• [TO DO] Report, as a number alone, how many lines below contain the string "Verschmutzungen".
BEGIN PROVIDED RECORDS
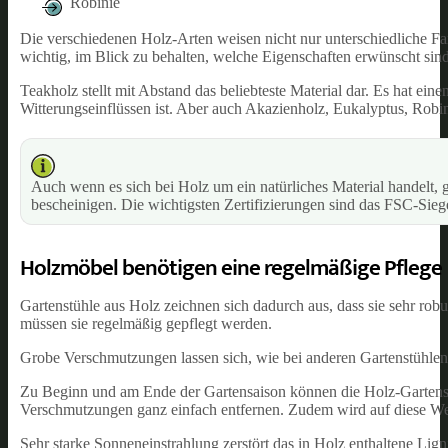
Robinie
Die verschiedenen Holz-Arten weisen nicht nur unterschiedliche Far
wichtig, im Blick zu behalten, welche Eigenschaften erwünscht sind
Teakholz stellt mit Abstand das beliebteste Material dar. Es hat ei
Witterungseinflüssen ist. Aber auch Akazienholz, Eukalyptus, Robi
Auch wenn es sich bei Holz um ein natürliches Material handelt, gi
bescheinigen. Die wichtigsten Zertifizierungen sind das FSC-Sie
Holzmöbel benötigen eine regelmäßige Pflege
Gartenstühle aus Holz zeichnen sich dadurch aus, dass sie sehr robu
müssen sie regelmäßig gepflegt werden.
Grobe Verschmutzungen lassen sich, wie bei anderen Gartenstühlen
Zu Beginn und am Ende der Gartensaison können die Holz-Gartenstüh
Verschmutzungen ganz einfach entfernen. Zudem wird auf diese Wei
Sehr starke Sonneneinstrahlung zerstört das in Holz enthaltene Lig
END PROVIDED RECORDS
• [ANSWER TO THIS EXERCISE] 2